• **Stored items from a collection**
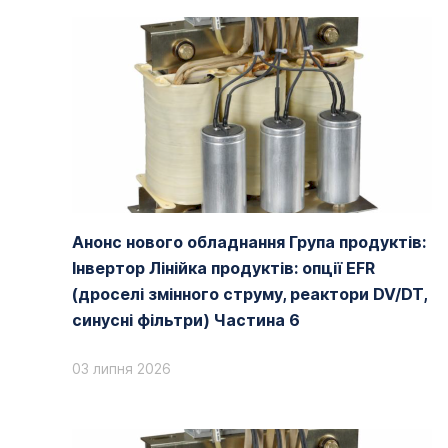
Анонс нового обладнання Група продуктів:
Інвертор Лінійка продуктів: опції EFR
(дроселі змінного струму, реактори DV/DT,
синусні фільтри) Частина 6
03 липня 2026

• **HOW TO COMPLETE THIS TASK**
Each record above must be retyped exactly, minus its pictures.

• **WORKED SOLUTION**
Анонс нового обладнання Група продуктів:
Інвертор Лінійка продуктів: опції EFR
(дроселі змінного струму, реактори DV/DT,
синусні фільтри) Частина 6
03 липня 2026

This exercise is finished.